I was pulling my 1200 hour maint. I pulled what i thought was the hydraulic drain plug and when i opened it, there was almost nothing in the chamber. the chamber is located under the tractor and directly above the drive shaft for the 4 wheel drive. It is a 1 inch nut. it looks like where the drive shaft from the motor to the rear end would be but i can not find a place to fill it or a reference in the owners manual for it. Any help would be appreciated.


----------



## Fedup (Feb 25, 2014)

Probably should be nothing in there. It appears the plug is well forward of the clutch pedal shaft. I believe unless your tractor has the 8 X 8 shuttle transmission everything forward of that is a dry hole. At least that's how it looks to me.

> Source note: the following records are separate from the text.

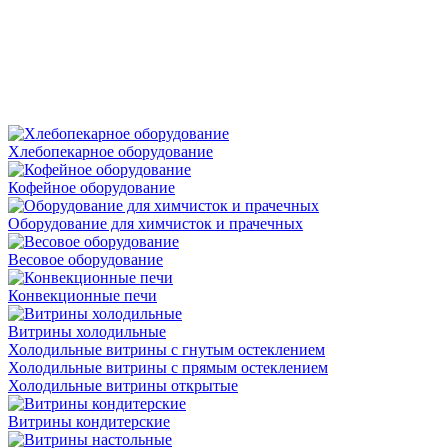
Хлебопекарное оборудование
Кофейное оборудование
Оборудование для химчисток и прачечных
Весовое оборудование
Конвекционные печи
Витрины холодильные
Холодильные витрины с гнутым остеклением
Холодильные витрины с прямым остеклением
Холодильные витрины открытые
Витрины кондитерские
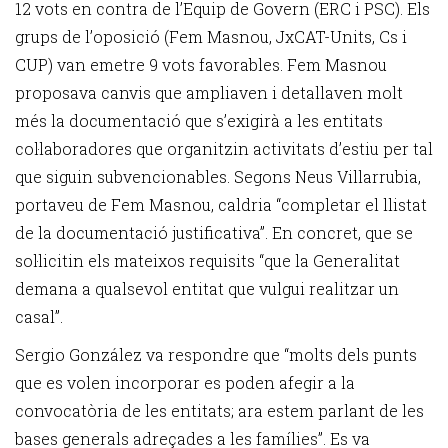
12 vots en contra de l’Equip de Govern (ERC i PSC). Els
grups de l’oposició (Fem Masnou, JxCAT-Units, Cs i
CUP) van emetre 9 vots favorables. Fem Masnou
proposava canvis que ampliaven i detallaven molt
més la documentació que s’exigirà a les entitats
col·laboradores que organitzin activitats d’estiu per tal
que siguin subvencionables. Segons Neus Villarrubia,
portaveu de Fem Masnou, caldria “completar el llistat
de la documentació justificativa”. En concret, que se
sol·licitin els mateixos requisits “que la Generalitat
demana a qualsevol entitat que vulgui realitzar un
casal”.
Sergio González va respondre que “molts dels punts
que es volen incorporar es poden afegir a la
convocatòria de les entitats; ara estem parlant de les
bases generals adreçades a les famílies”. Es va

https://partstore.agriculture.newho...9bc05&sl=EN&currency=#epc::mr62204ar203868758


----------



## BJr (Aug 27, 2021)

I have the workmaster 55 and wonder the same. I am having problems with the PTO clutch slipping and I thought this was the plug for the transmission. Open it and nothing but a little burnt oil came out. Does this need oil for the PTO clutch to work, where do you fill it? Or is it something that should not have oil in it.


----------



## Fedup (Feb 25, 2014)

I still maintain it should be a dry hole. And no, oil is NOT needed to make the PTO clutch function. There will be an adjustment on the PTO cable, probably where the cable clevis attaches to the lever going into the clutch housing. There should be a small amount of travel on the PTO handle when first moved towards the engaged (or PTO on) position, then it should require a fair amount of force to move the lever the rest of the way. The greater the effort required, the more force is being applied to the clutch plate. Again, it's a dry clutch, and oil in there is not your friend. 

I would leave the plug out, and watch how things go from here.


----------